China's sovereign rating downgrade by Standard & Poor's (S&P) is unlikely to dampen the sentiment of foreign investors towards the country's bond market, but they are grappling with several other issues about whether to invest more there, say market experts.

S&P cut China's long-term sovereign credit rating from AA- to A+ on Thursday (Friday 22) and reduced the rating of Hong Kong from AAA to AA+, citing the former's mounting debt pile and the latter's strong connections to the mainland.

Researchers said investors were unlikely to greatly change their attitudes towards Chinese bonds following the cuts.  

“Ratings for many other sovereign countries are not particularly high; I don’t think a change to A+ from AA- makes a big difference,” Stephen Chang, Hong Kong-based managing director, head of Asian fixed income at JP Morgan Asset Management, told AsianInvestor.

This view was echoed by Luke Spajic, head of portfolio management for Emerging Asia at Pimco. He told AsianInvestor that previous rating downgrades had not dramatically impacted the demand curve for Chinese bonds, and he did not expect this one to either.

Even S&P doubted the move would cause major changes in bond flows.

“The flows into Chinese debt market, or the bond market, are more likely to be determined by the [government’s] policy stance towards such flows,” added Kim Eng Tan, senior director, sovereign ratings S&P Global Ratings in a media webcast.

Many global investors are under exposed to Chinese financial instruments because of past capital restrictions, which began to loosen with Bond Connect. As Beijing continues to ease these limitations, more investors will increase their allocations into an asset class that is underrepresented in their portfolios, Kim added.

“Definitely we are seeking keen interest on the part of sovereign wealth funds who have often approached the government directly to try to get bigger quotas for their investments in this market, and I expect now the private sector will still be quite enthusiastic about going into this market,” he said.

Bigger issues

A mixture of international macroeconomic issues and domestic Chinese signals are also likely to affect the appeal with which Chinese bond investments are held by foreign investors.

Global investors are particularly focused upon a potential interest rate hike by the Federal Reserve and the European Central Bank’s likely tapering of quantitative easing, said Chang.

Europe’s ultra-low interest rates could begin to reverse course when the ECB starts tapering, possibly in early 2018, and indeed Germany’s finance minister Wolfgang Schaeuble reportedly believes the EU’s central bank should already have begun doing so.
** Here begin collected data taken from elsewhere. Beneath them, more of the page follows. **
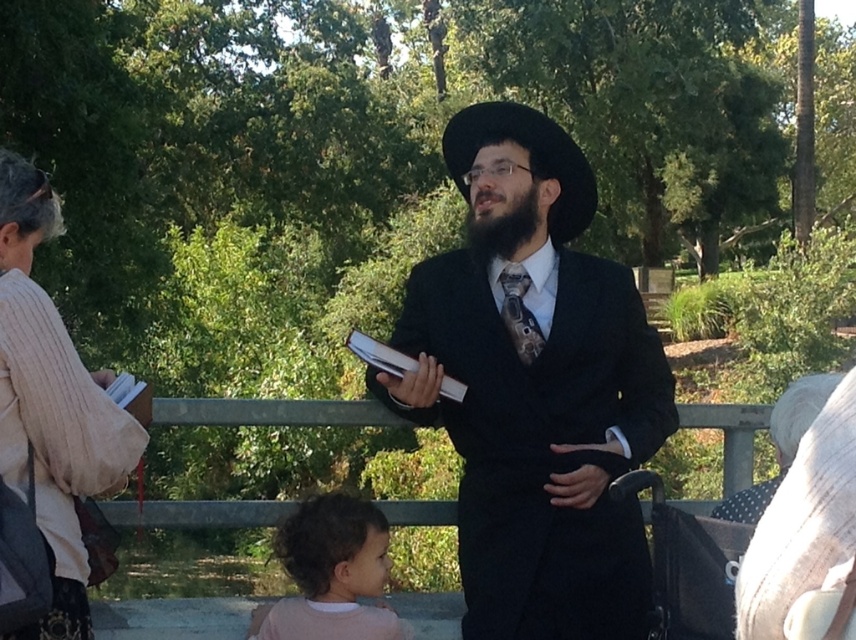 Looking at this image, which is below, curly hair at lower left or black felt hat at center?

curly hair at lower left is below.

Who is more distant from viewer, (366, 513) or (556, 147)?

Point (366, 513)

Which is in front, point (319, 579) or point (465, 170)?

Point (465, 170)

Where is `curly hair at lower left`? Image resolution: width=856 pixels, height=640 pixels. curly hair at lower left is located at coordinates (330, 573).

Who is more forward, [575,212] or [508,289]?

Point [508,289] is in front.

Measure the distance between point (548, 144) and camera.

3.54 meters

At what (x,y) coordinates should I click in order to perform the action: click on black felt hat at center. Please return your answer as a coordinate pair (x, y). This screenshot has height=640, width=856. Looking at the image, I should click on (528, 157).

Who is lower down, matte black suit at center or dark gray textured tie at center?

matte black suit at center is lower down.

At what (x,y) coordinates should I click in order to perform the action: click on matte black suit at center. Please return your answer as a coordinate pair (x, y). This screenshot has height=640, width=856. Looking at the image, I should click on (536, 396). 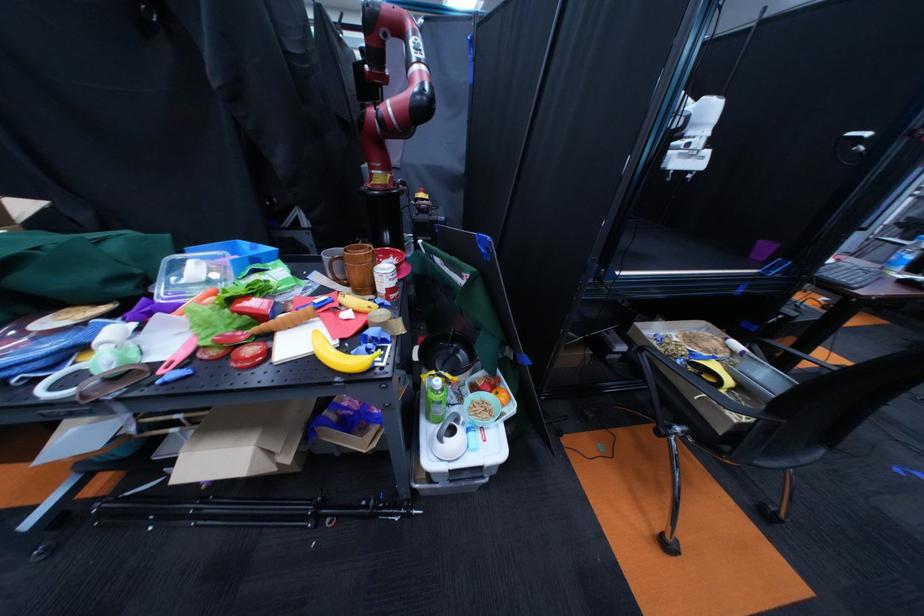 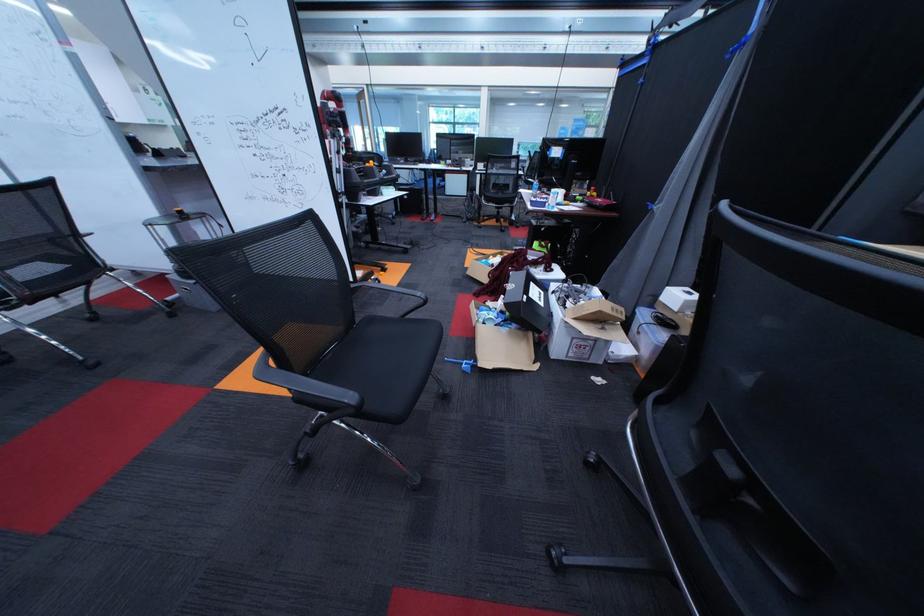 Question: I am providing you with two images of the same scene from different viewpoints. Which of the following objects are not visible in image2?

Choices:
 (A) patterned sofa pillow
 (B) white box
 (C) clear plastic box
 (D) white pitcher handle

Answer: (D) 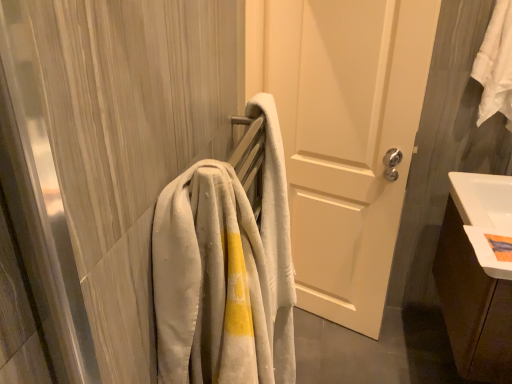 Question: Considering the positions of point (472, 72) and point (449, 336), is point (472, 72) closer or farther from the camera than point (449, 336)?

Choices:
 (A) closer
 (B) farther

Answer: (B)

Question: From a real-world perspective, is white cotton towel at upper right positioned above or below brown wood cabinet at lower right?

Choices:
 (A) above
 (B) below

Answer: (A)

Question: Estimate the real-world distances between objects in this image. Which object is farther from the white matte door at center?

Choices:
 (A) light gray plush towel at left
 (B) white glossy sink at lower right
 (C) brown wood cabinet at lower right
 (D) white cotton towel at upper right

Answer: (A)

Question: Estimate the real-world distances between objects in this image. Which object is closer to the brown wood cabinet at lower right?

Choices:
 (A) light gray plush towel at left
 (B) white matte door at center
 (C) white cotton towel at upper right
 (D) white glossy sink at lower right

Answer: (D) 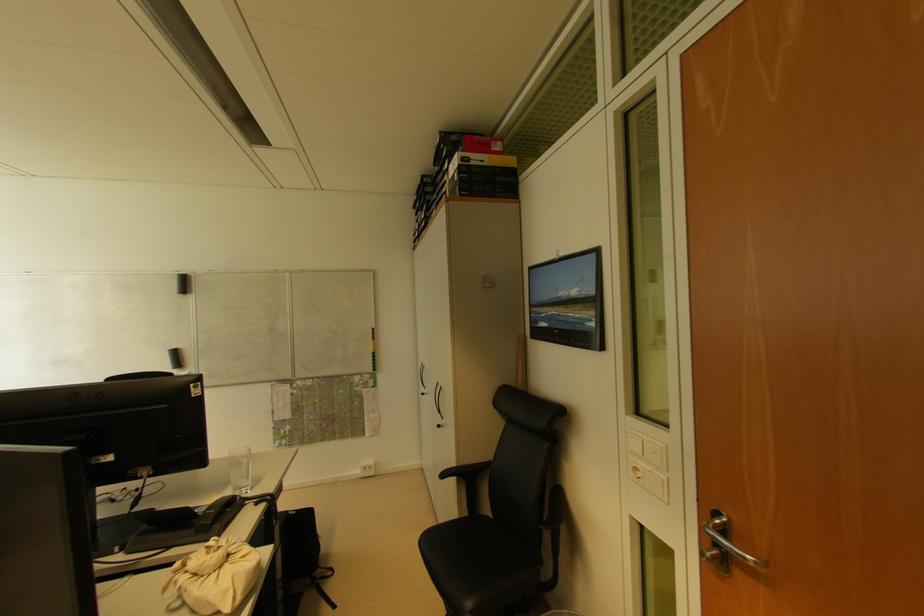 Identify the location of white light switch. (648, 464). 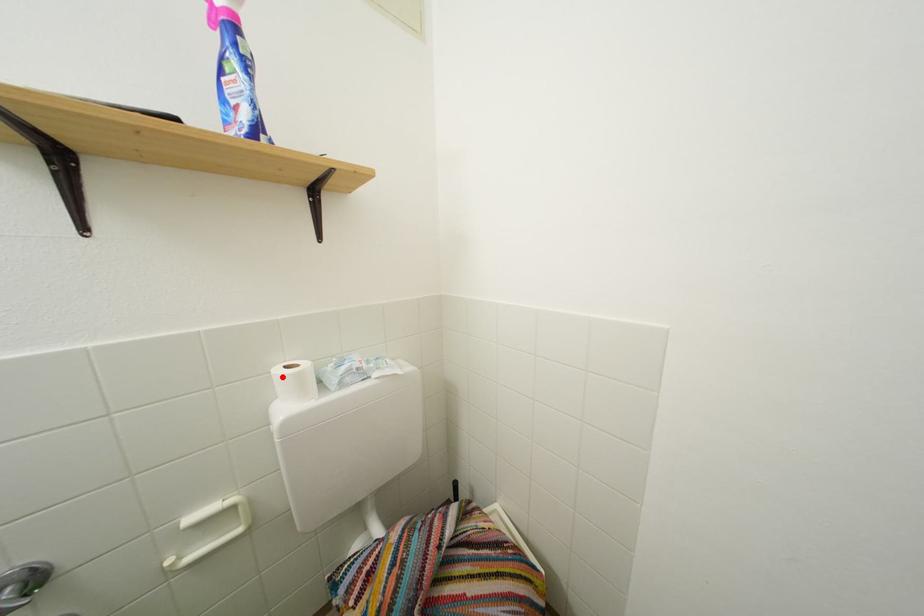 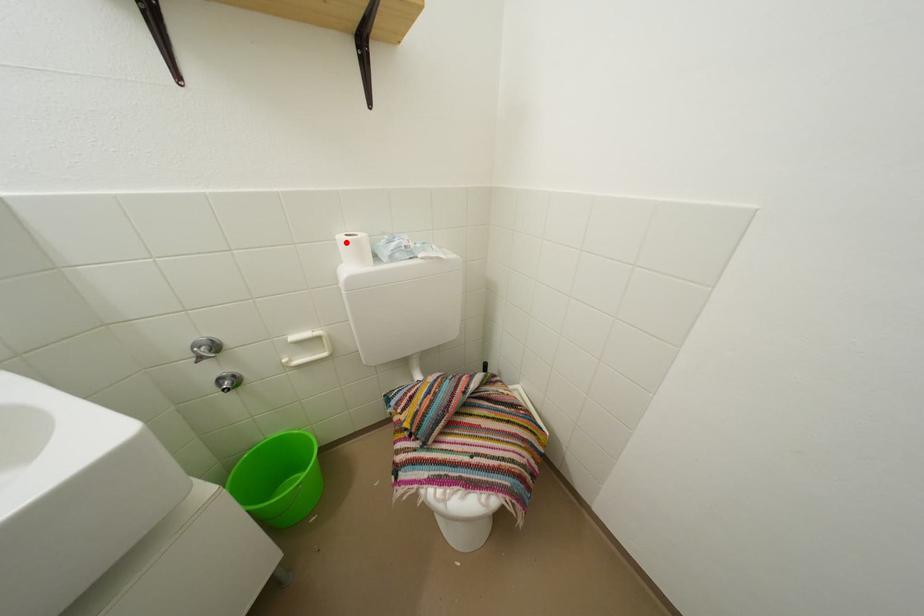 I am providing you with two images of the same scene from different viewpoints. A red point is marked on the first image and another point is marked on the second image. Is the marked point in image1 the same physical position as the marked point in image2?

Yes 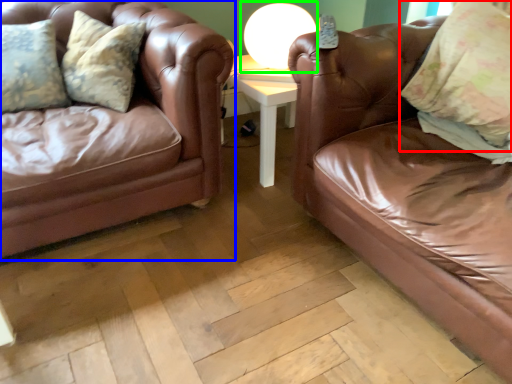 Question: Which is nearer to the pillow (highlighted by a red box)? studio couch (highlighted by a blue box) or table lamp (highlighted by a green box).

Choices:
 (A) studio couch
 (B) table lamp

Answer: (B) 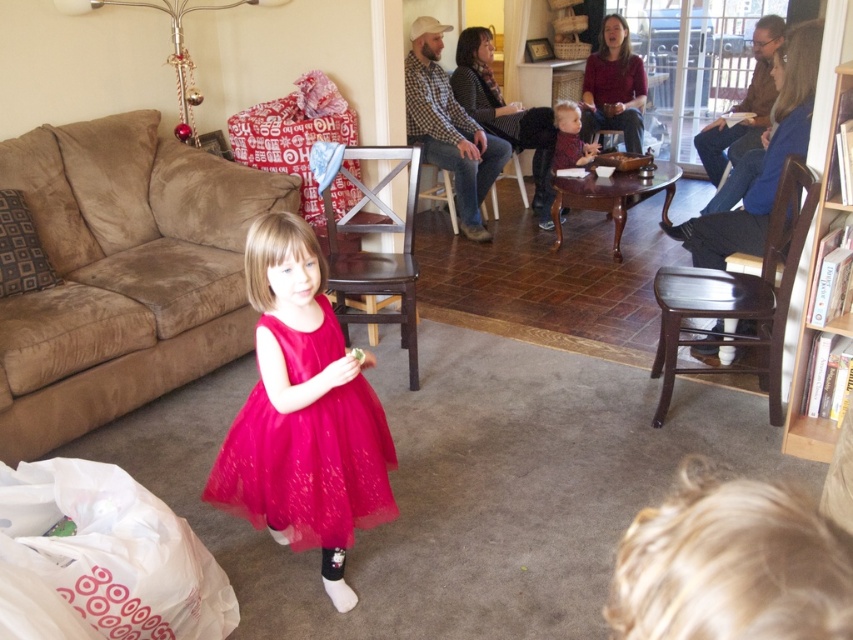 In the scene shown: Is suede couch at lower left further to camera compared to fuchsia tulle dress at center?

That is True.

Locate an element on the screen. suede couch at lower left is located at coordinates (122, 273).

Where is `suede couch at lower left`? suede couch at lower left is located at coordinates (122, 273).

Between suede couch at lower left and matte red sweater at center, which one has more height?

suede couch at lower left is taller.

Does suede couch at lower left have a greater height compared to matte red sweater at center?

Indeed, suede couch at lower left has a greater height compared to matte red sweater at center.

Is point (200, 346) positioned behind point (569, 156)?

No, (200, 346) is in front of (569, 156).

Where is `suede couch at lower left`? suede couch at lower left is located at coordinates (122, 273).

Who is taller, fuchsia tulle dress at center or matte red sweater at center?

With more height is matte red sweater at center.

Between fuchsia tulle dress at center and matte red sweater at center, which one appears on the right side from the viewer's perspective?

From the viewer's perspective, matte red sweater at center appears more on the right side.

Measure the distance between point (386, 460) and camera.

Point (386, 460) is 7.60 feet away from camera.

Where is `fuchsia tulle dress at center`? This screenshot has height=640, width=853. fuchsia tulle dress at center is located at coordinates tap(306, 467).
In the US, the 10-year Treasury bond yield rose from 2.1% to 2.27% over the last two weeks over concerns about another potential interest rate hike this year, Chang said. Compared to these two markets, China’s 10-year government bond had a yield of 3.64% on Friday.

In China, foreign investors are most focused upon the exchange rate of the renminbi to other countries. This is particularly imporatant at times when China bond yields are relatively less attractive. The more volatile it is, the less eager they are to enter the market, Chang said.

More clients have asked how they should invest in the China bond market after seeing the renminbi’s appreciation from $0.145 to the renminbi in May to $0.152 on Friday (September 22) and the launch of the Bond Connect in July, but for now most investors are taking a wait-and-see attitude, he added.

Morever, international investors have to consider how difficult it is to buy China bond futures, a key hedging tool. To limit their risk foreign asset managers typically focus on bonds that have the most liquidity. 

And while China’s sovereign rating shifts may not hugely factor into global investor thinking, they do worry that the global rating agencies don’t cover Chinese local corporate bonds sufficiently closely, said Freeman Tsang, head of China and Hong Kong at Legg Mason Global Asset Management. Speaking at a media luncheon, he said his company has been slightly underweight on Chinese corporate bonds since last year.

That defensive attitude is not likely to be helped by this rating drop. Some corporates with ratings at the sovereign ceiling level will see their ratings drop a notch too, Spajic said.

Further cuts possible

S&P annnounced that it had dropped China’s credit rating because of the country’s increasing financial instability, caused by a prolonged period of strong credit growth.

Credit growth in the next two to three years will remain at levels that gradally will increase financial risks, despite government efforts to rein in corporate leverage, according to S&P’s statement.

The agency cautioned that further downgrades could ensue if it looks more likely that China will reduce its efforts to stem growing financial risk and allow loan growth to accelerate to support economic growth, according to the statement.

Moody’s said in May that it downgraded China from Aa3 to A1 amid fears that China’s financial position would “erode somewhat over the coming years”. 

The downgrade by S&P was widely expected by the market.  The rationales of the downgrade are also things that investors are familiar with, including rapid credit growth, build-up of leverage, and reform progress, so the market reaction was muted, said JP Morgan AM’s Chang.

However, the rating cut was criticised in China itself. The country’s finance ministry claimed the decision was “perplexing”, according to Bloomberg, arguing the economy was on a solid foundation.